第23章(第2页)
闫峥低头去看,是那边的家政邓姨发来的消息。
像家政这种服务人员,是没有闫峥的直接联系方式的,哪怕做了好几年已经稳定下来的老员工邓姨,也只能联系到戴助理这里。
邓姨给戴淳发的是文字信息:小戴你好,今天收到需要签收的上门快递,里面的东西比较特殊,是银行卡,有九张,我想着还是该跟你说一声。”
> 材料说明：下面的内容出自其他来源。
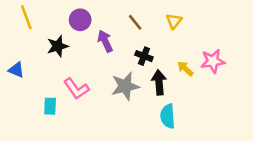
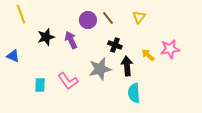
purple circle: (80, 20) -> (88, 20), moved
purple arrow: (105, 41) -> (71, 40), moved
pink L-shape: (76, 89) -> (68, 81), moved

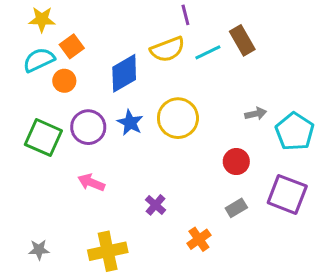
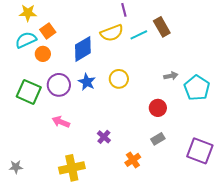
yellow circle: (178, 118) -> (119, 79), size x0.7
purple square: (287, 194) -> (200, 151), moved
gray star: (39, 250) -> (16, 167), moved

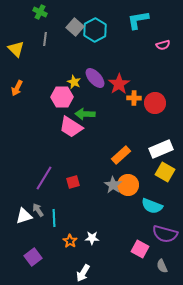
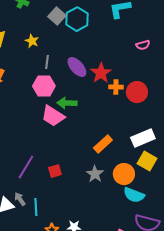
gray line: (45, 39) -> (47, 62), moved
pink semicircle: (163, 45) -> (143, 45), moved
yellow star: (74, 82) -> (32, 41), moved
orange circle: (128, 185) -> (124, 174), moved

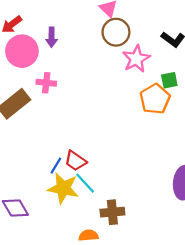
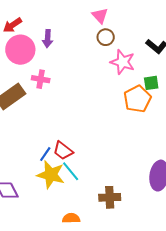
brown circle: (116, 32) -> (106, 37), size x0.7
pink star: (136, 59) -> (123, 62), turned -30
brown cross: (112, 212) -> (110, 197), moved

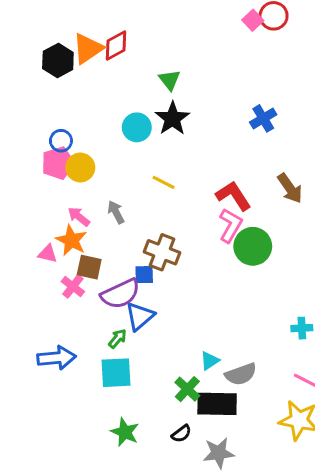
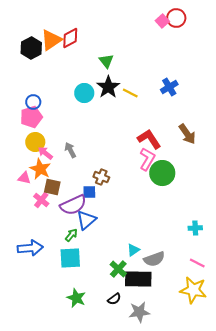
yellow circle: (80, 168) -> (35, 142), moved
yellow line: (164, 182) -> (130, 93), moved
brown cross: (162, 252) -> (101, 177), size x0.7

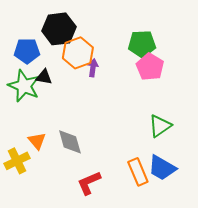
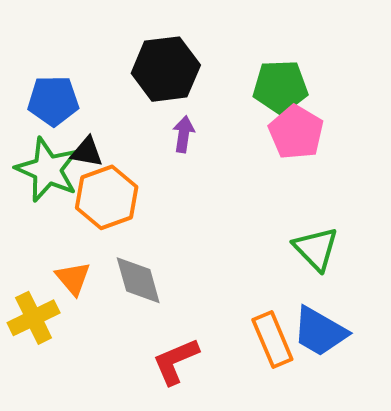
black hexagon: (59, 29) -> (166, 69), moved
orange hexagon: (78, 53) -> (107, 197), moved
green triangle: (160, 126) -> (316, 249), turned -40

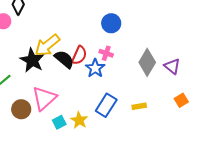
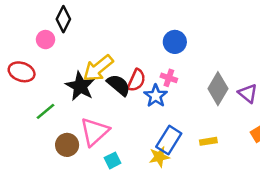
yellow star: (79, 120) -> (159, 157), moved, turned 30

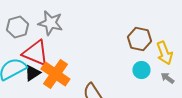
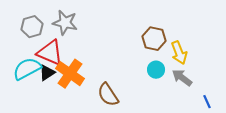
gray arrow: (167, 78) -> (182, 78), size x1.5

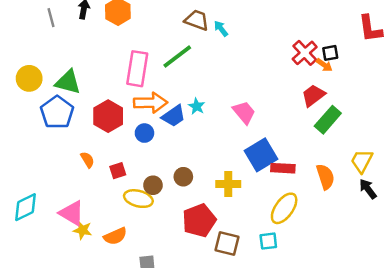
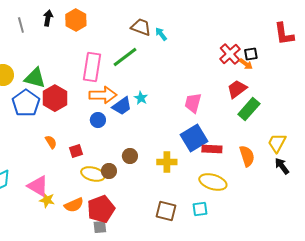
pink trapezoid: (244, 112) -> (193, 103), moved, turned -125
red hexagon: (108, 116) -> (55, 98), moved
brown circle: (153, 185) -> (109, 171), moved
yellow ellipse: (284, 208) -> (213, 182), turned 72
red pentagon: (199, 220) -> (101, 209), moved

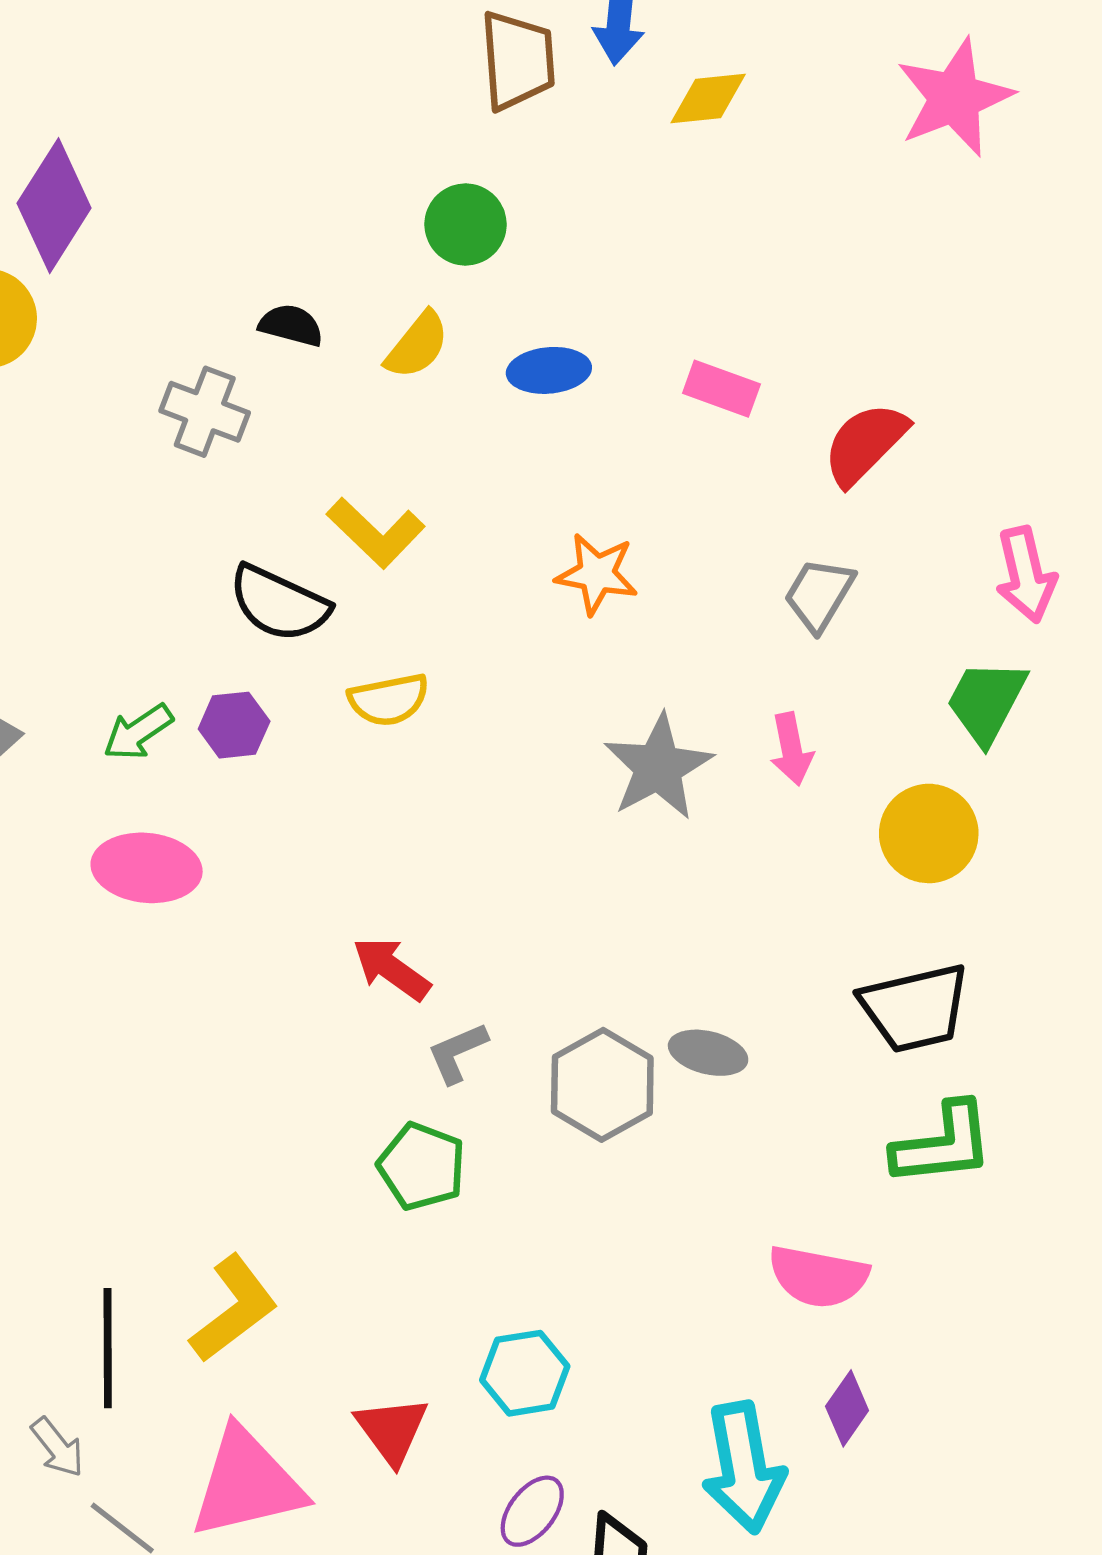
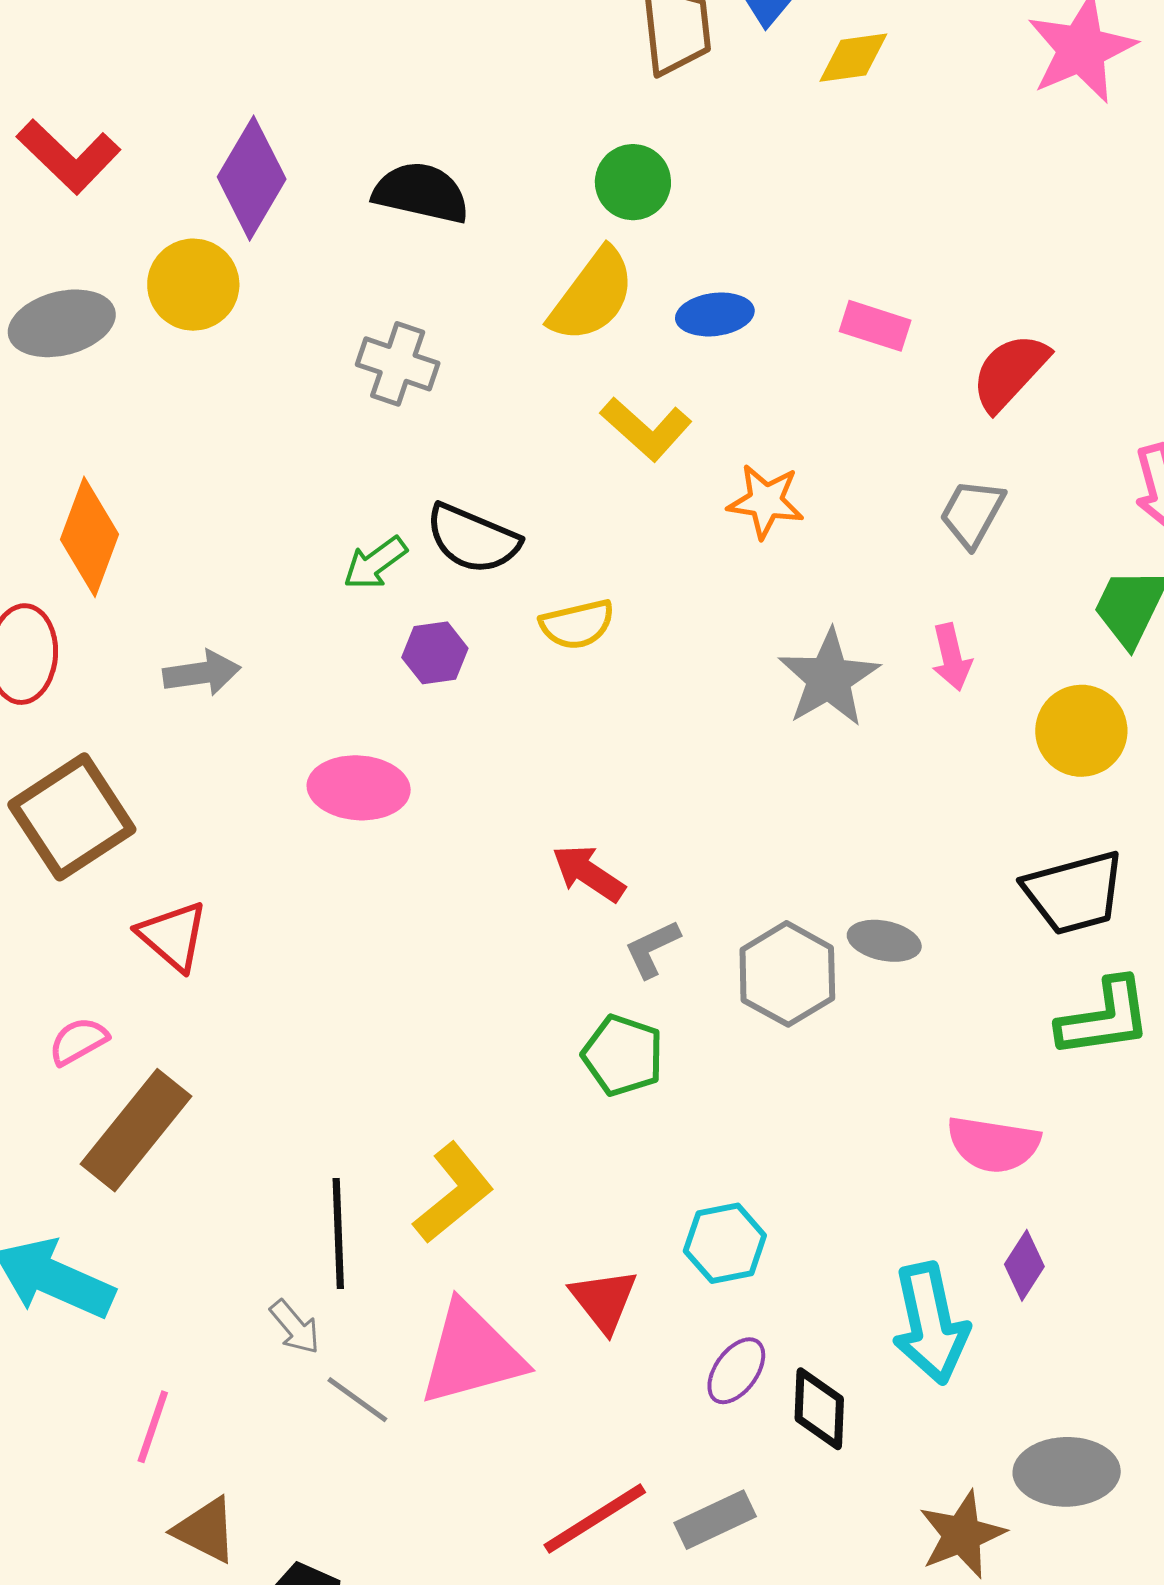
black semicircle: (291, 325) -> (421, 193), moved, size x1.6
yellow semicircle: (417, 345) -> (592, 295), size x1.5
yellow L-shape: (376, 533) -> (646, 429), moved
green arrow: (138, 732) -> (375, 563), moved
后面是邓姨拍的银行卡的大合照,以及寄件人姓名电话和地址。
闫峥当然不记得他撒出去的卡长什么样,有多少张了,但寄件人上赫然是张心昙的名字。
戴淳见闫总一直没言语,他问了一句:“这些,需要处理吗?”
“就放在那边吧。”闫峥说。
戴淳:“好,我知道了。”
戴淳拿着手机走了。闫峥想,也好,这钱退回来的好。
他在闫家学到的以及自己在世间领悟的,这世上的所有运行规律皆都千篇一律。人,只有失去,尤其是失去最看重的东西时,才会低头服软,才会妥协退却。
也正是出于这种认知、想法,他并没有如惯例那样,给张心昙打去分手钱。
闫峥算是看出来了,张心昙是个外软内钢的,不把她逼到绝处,她是不会看清现实,不会醒悟的。
但为什么要让一个主动离开他的人醒悟,闫峥从来没有深究过。他自己认为,可能问题就出在“主动离开“上。
闫峥的世界,往他跟前拼命凑的人赶都赶不过来,与任何人的相处,从来都是他占据完全的主动。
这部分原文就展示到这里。